- Opening Delimiter -

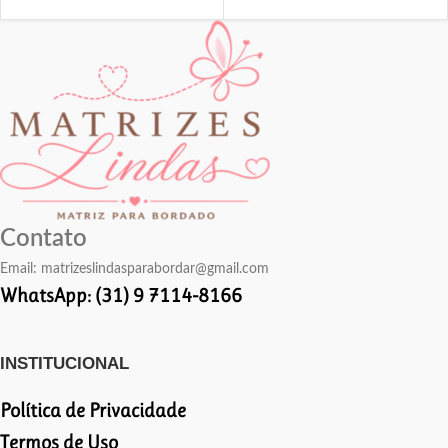
Contato
Email:
matrizeslindasparabordar@gmail.com
WhatsApp: (31) 9 7114-8166
INSTITUCIONAL
Política de Privacidade
Termos de Uso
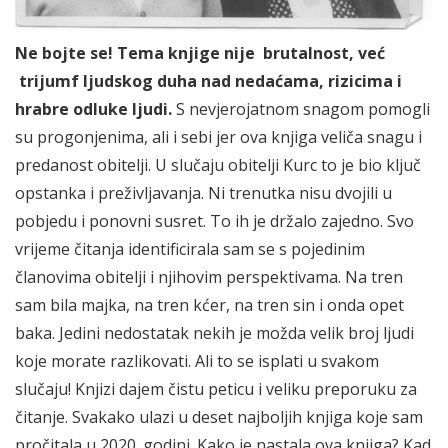
Ne bojte se! Tema knjige nije brutalnost, već
trijumf ljudskog duha nad nedaćama, rizicima i
hrabre odluke ljudi.
S nevjerojatnom snagom pomogli
su progonjenima, ali i sebi jer ova knjiga veliča snagu i
predanost obitelji. U slučaju obitelji Kurc to je bio ključ
opstanka i preživljavanja. Ni trenutka nisu dvojili u
pobjedu i ponovni susret. To ih je držalo zajedno. Svo
vrijeme čitanja identificirala sam se s pojedinim
članovima obitelji i njihovim perspektivama. Na tren
sam bila majka, na tren kćer, na tren sin i onda opet
baka. Jedini nedostatak nekih je možda velik broj ljudi
koje morate razlikovati. Ali to se isplati u svakom
slučaju! Knjizi dajem čistu peticu i veliku preporuku za
čitanje. Svakako ulazi u deset najboljih knjiga koje sam
pročitala u 2020. godini. Kako je nastala ova knjiga? Kad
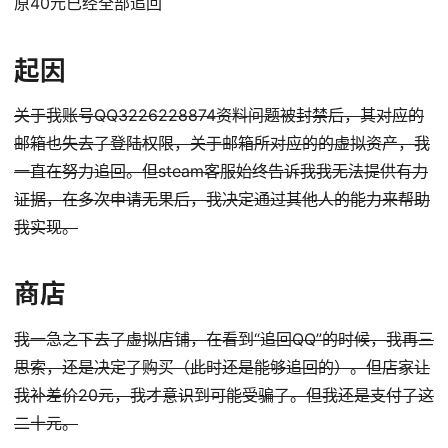
原40元已经全部追回
起因
关于我账号QQ3226228874资料问题被封禁后，其对应的
邮箱也失去了登陆权限，关于邮箱所对应的的虚拟资产，我
一直在努力追回。但steam客服始终告诉我我无法提供有力
证据，在多次申请无果后，我决定通过其他人的能力来帮助
我实现。
商店
我一急之下去了虚拟店铺，在看到“追回QQ”的时候，我再三
思索，还是决定了购买（此时还是能够追回的）。但店家让
我补差价20元，我才意识到可能受骗了。但我还是支付了这
二十元。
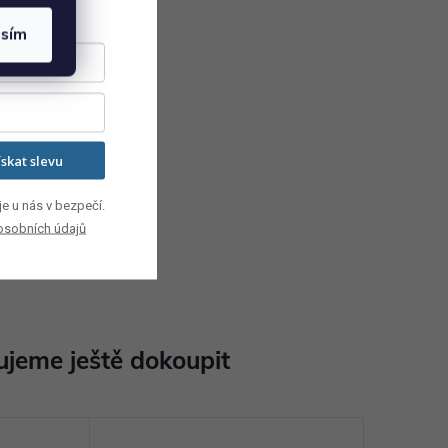
asím
ískat slevu
e u nás v bezpečí.
osobních údajů
jeme ještě dokoupit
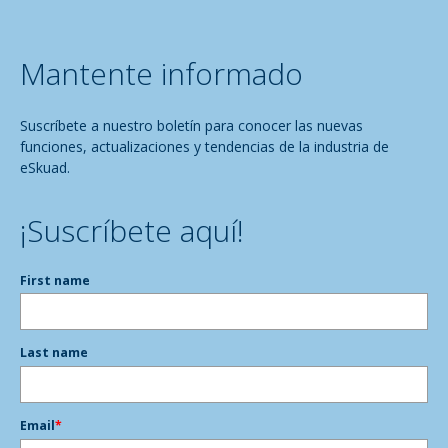
Mantente informado
Suscríbete a nuestro boletín para conocer las nuevas
funciones, actualizaciones y tendencias de la industria de
eSkuad.
¡Suscríbete aquí!
First name
Last name
Email
*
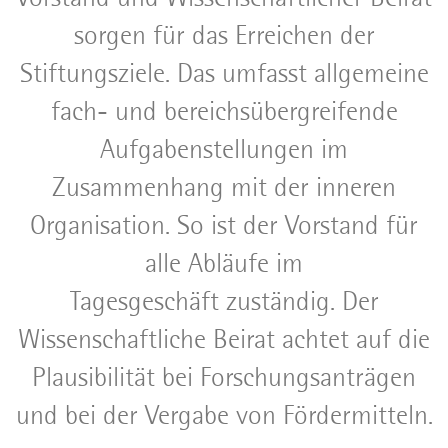
sorgen für das Erreichen der
Stiftungsziele. Das umfasst allgemeine
fach- und bereichsübergreifende
Aufgabenstellungen im
Zusammenhang mit der inneren
Organisation. So ist der Vorstand für
alle Abläufe im
Tagesgeschäft zuständig. Der
Wissenschaftliche Beirat achtet auf die
Plausibilität bei Forschungsanträgen
und bei der Vergabe von Fördermitteln.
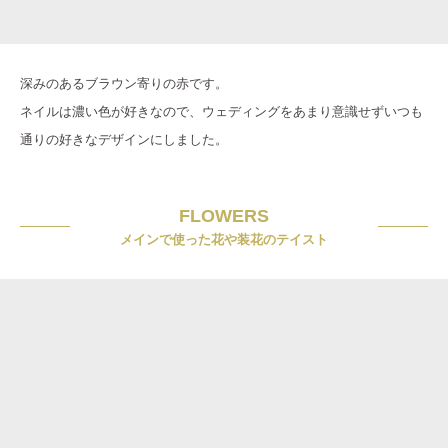
深みのあるブラウン寄りの赤です。
ネイルは濃い色が好きなので、ウェディングをあまり意識せずいつも
通りの好きなデザインにしました。
FLOWERS
メインで使った花や装花のテイスト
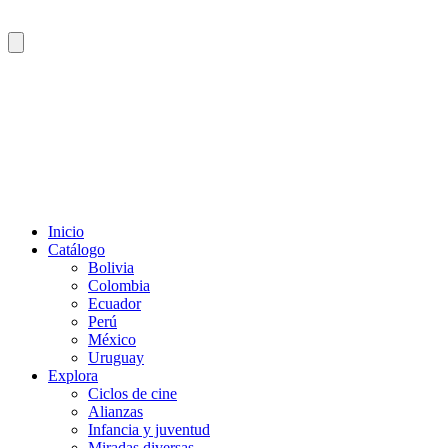
Inicio
Catálogo
Bolivia
Colombia
Ecuador
Perú
México
Uruguay
Explora
Ciclos de cine
Alianzas
Infancia y juventud
Miradas diversas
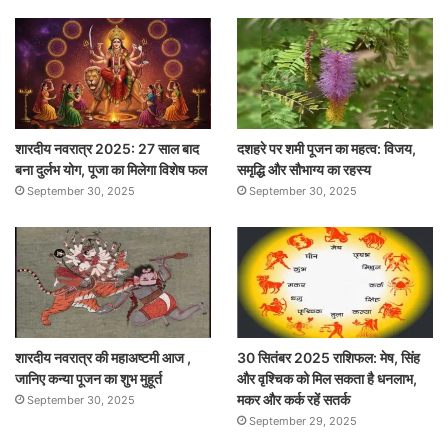
शारदीय नवरात्र 2025: 27 साल बाद
दशहरे पर शमी पूजन का महत्व: विजय,
बना दुर्लभ योग, पूजा का मिलेगा विशेष फल
समृद्धि और सौभाग्य का रहस्य
September 30, 2025
September 30, 2025
शारदीय नवरात्र की महाअष्टमी आज ,
30 सितंबर 2025 राशिफल: मेष, सिंह
जानिए कन्या पूजन का शुभ मुहूर्त
और वृश्चिक को मिल सकता है धनलाभ,
मकर और कर्क रहें सतर्क
September 30, 2025
September 29, 2025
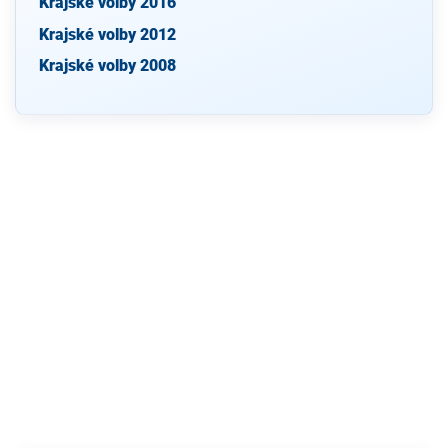
Krajské volby 2016
Krajské volby 2012
Krajské volby 2008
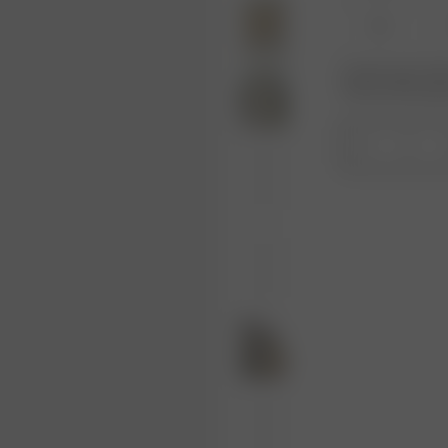
XL
Produkt oder Größe
Wiederauffüllungs
1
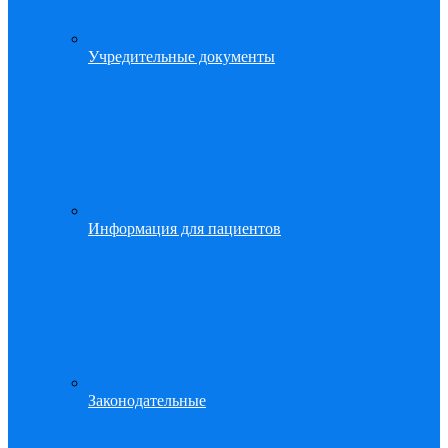
Учредительные документы
Информация для пациентов
Законодательные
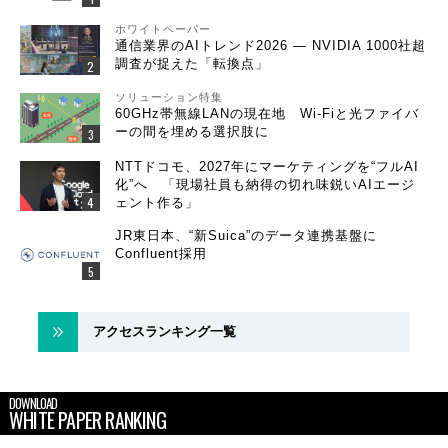
ホワイトペーパー
通信業界のAIトレンド2026 ― NVIDIA 1000社超
調査が捉えた「転換点」
ソリューション特集
60GHz帯無線LANの現在地 Wi-Fiと光ファイバ
ーの間を埋める選択肢に
NTTドコモ、2027年にマーケティングを“フルAI
化”へ 「現場社員も納得の切れ味鋭いAIエージ
ェント作る」
JR東日本、“新Suica”のデータ連携基盤に
Confluent採用
アクセスランキング一覧
DOWNLOAD
WHITE PAPER RANKING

- Closing Delimiter -

▶ _Task directions_
Look for the word "knjiga" throughout the material above and copy every line that has it.

▶ _Solved problem_
su progonjenima, ali i sebi jer ova knjiga veliča snagu i
čitanje. Svakako ulazi u deset najboljih knjiga koje sam
pročitala u 2020. godini. Kako je nastala ova knjiga? Kad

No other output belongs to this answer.